Professional dieters are inundated with specific food rules. You can’t eat this or that. You create rules around food and start to label foods as “bad” or “good”. This creates a long-term dysfunctional relationship with food because you have a long list of things you should and should not eat.


the unconscious eater

The unconscious eater is triggered by eating while doing something else. Do you find yourself eating lunch at your desk more often than not? Or eating while reading a book? Or struggling when you do actually have to sit down and experience your food? You might engage in some unconscious eating and wonder where that food you just ate went! You don’t even remember eating it!



The chaotic unconscious eater

Similar to the unconscious eater, the chaotic unconscious eater is triggered by being too busy. You’re always eating on the run and grabbing whatever food is available at the moment. In this scenario, you are also unaware of what you just put in your mouth - you have other, more important things to be worried about to stop and eat.


The refuse-not eater

The refuse-not eater is someone that is tempted by the presence of food. Potlucks, parties, and other events tend to trigger overeating or eating foods that you don’t necessarily need. You may have just eaten a big lunch, but those snacks in the break room are too appealing.
If you are a refuse-not eater, you rarely say no when someone offers you something. But, you often feel guilty afterward because you feel like you have no self-control or can’t say no to something you know you don’t really need even though it looks appealing.


The waste-not eater

The waste-not eater is similar to the refuse-not eater in that they are triggered by the presence of food, but especially free food. Buffets, break rooms, events. All of this brings out the lack of self-control.
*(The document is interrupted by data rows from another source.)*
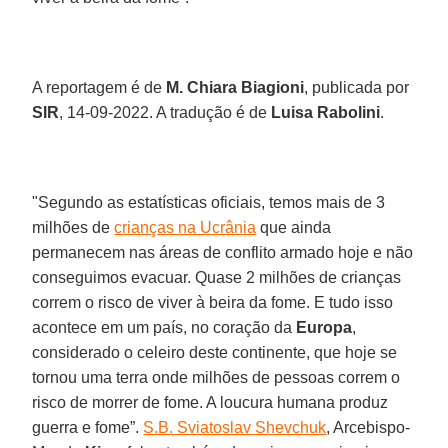
A reportagem é de
M. Chiara Biagioni
, publicada por
SIR
, 14-09-2022. A tradução é de
Luisa Rabolini
.
"Segundo as estatísticas oficiais, temos mais de 3
milhões de
crianças na Ucrânia
que ainda
permanecem nas áreas de conflito armado hoje e não
conseguimos evacuar. Quase 2 milhões de crianças
correm o risco de viver à beira da fome. E tudo isso
acontece em um país, no coração da
Europa
,
considerado o celeiro deste continente, que hoje se
tornou uma terra onde milhões de pessoas correm o
risco de morrer de fome. A loucura humana produz
guerra e fome”.
S.B. Sviatoslav Shevchuk
, Arcebispo-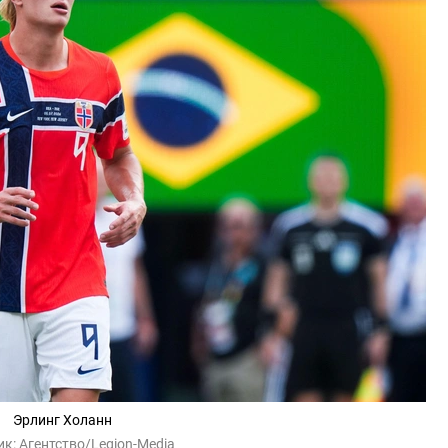
Эрлинг Холанн
ик:
Агентство/Legion-Media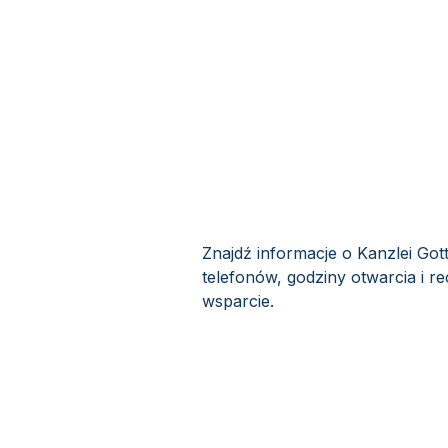
Znajdź informacje o Kanzlei Got
telefonów, godziny otwarcia i re
wsparcie.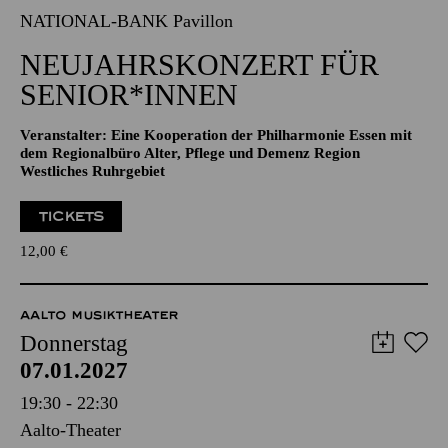
07.01.2027
11:00 - 12:00
NATIONAL-BANK Pavillon
NEUJAHRSKONZERT FÜR
SENIOR*INNEN
Veranstalter: Eine Kooperation der Philharmonie Essen mit
dem Regionalbüro Alter, Pflege und Demenz Region
Westliches Ruhrgebiet
TICKETS
12,00
€
AALTO MUSIKTHEATER
Donnerstag
07.01.2027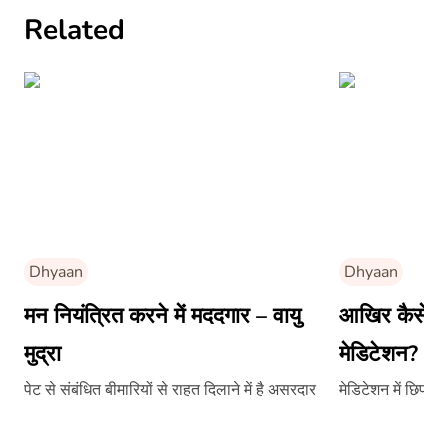
Related
Dhyaan
Dhyaan
मन नियंत्रित करने में मददगार – वायु
आखिर कैसे दि
मुद्रा
मेडिटेशन?
पेट से संबंधित बीमारियों से राहत दिलाने में है असरदार
मेडिटेशन में छिपा 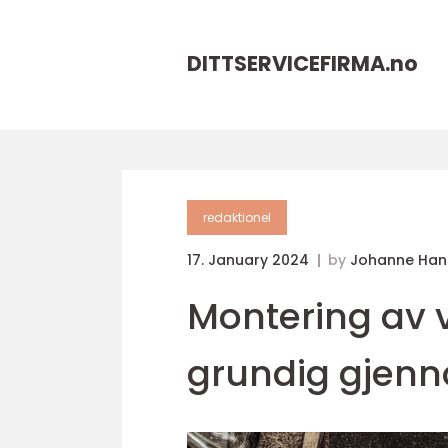
DITTSERVICEFIRMA.
no
redaktionel
17. January 2024
by
Johanne Han
Montering av 
grundig gjen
If you find yourself a waste-not eater, you likely get a little stressed about upcoming events or places you know there will be free food because you’re certain you’ll have no self-control over it.


The emotional eater

I'd be willing to bet we all fit into this category at some time or another! he emotional eater is triggered to eat by whatever emotion they are currently experiencing.
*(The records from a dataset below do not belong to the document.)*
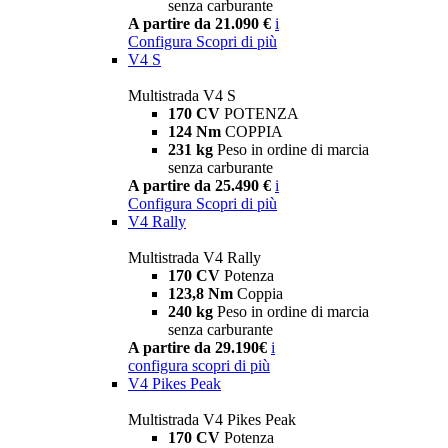
senza carburante
A partire da 21.090 €
i
Configura
Scopri di più
V4 S
Multistrada V4 S
170 CV
POTENZA
124 Nm
COPPIA
231 kg
Peso in ordine di marcia
senza carburante
A partire da 25.490 €
i
Configura
Scopri di più
V4 Rally
Multistrada V4 Rally
170 CV
Potenza
123,8 Nm
Coppia
240 kg
Peso in ordine di marcia
senza carburante
A partire da 29.190€
i
configura
scopri di più
V4 Pikes Peak
Multistrada V4 Pikes Peak
170 CV
Potenza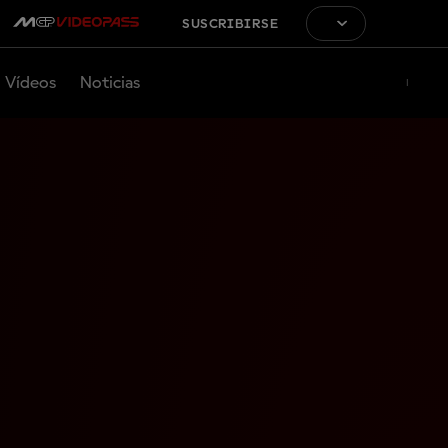
SUSCRIBIRSE
Vídeos
Noticias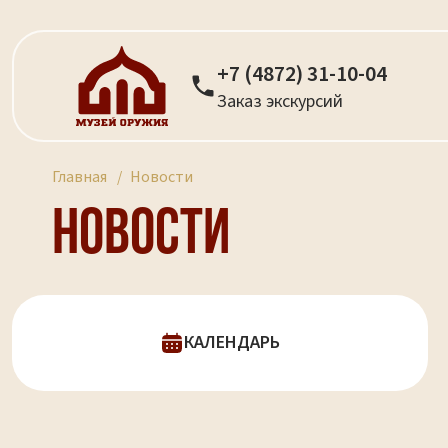
+7 (4872) 31-10-04
Заказ экскурсий
Главная
Новости
Новости
КАЛЕНДАРЬ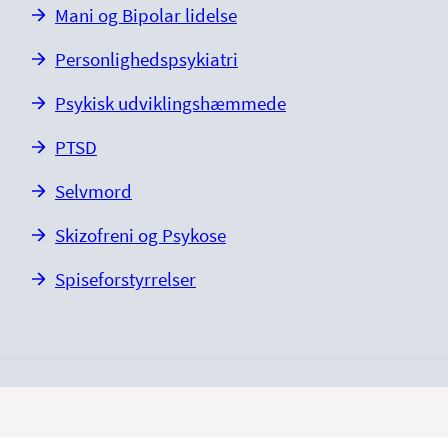
Mani og Bipolar lidelse
Personlighedspsykiatri
Psykisk udviklingshæmmede
PTSD
Selvmord
Skizofreni og Psykose
Spiseforstyrrelser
Most people see emotional eating as being curled up on the couch with a pint of ice cream and some potato chips (because when you’re having a bad day, of course those two things go together!).

But emotional eating is much more than that.

Emotional eating is eating when experiencing any sort of emotion. You could be excited and feel like you should celebrate with food, or angry and frustrated and need something crunchy, or sad and need something sweet. Emotional eaters use food to deal with their emotions most of the time. This means they turn to food when they experience anything that is uncomfortable or extreme.

Ok, now that we’ve explored the 7 different eating styles, which one or ones resonates with you most? Do you find yourself agreeing with one or several of them? This can give you a good snapshot of what your relationship with food looks like at the current moment and the things you might want to start working on.

The key to managing these eating styles is to figure out your trigger (such as eating chaotically because you are busy) and then either change it or reframe it. For example, if you are too busy to sit down and eat, then try to make sure you have some good, healthy food options around you at all times so you can grab and go on the run. Try your best to mindfully eat those foods as you drive or whatever else, but at least you know you’re getting better nutrition than stopping at the next fast food place.

I've included the link to a handout outlining the 7 eating styles along with an area for you to create a plan for yourself. It also has recommendations for strategies to use to help you eat more mindfully no matter what eating style you relate to. Or, come up with your own strategies that work for you!

Understanding how you eat is the first step in making any changes. You can do this!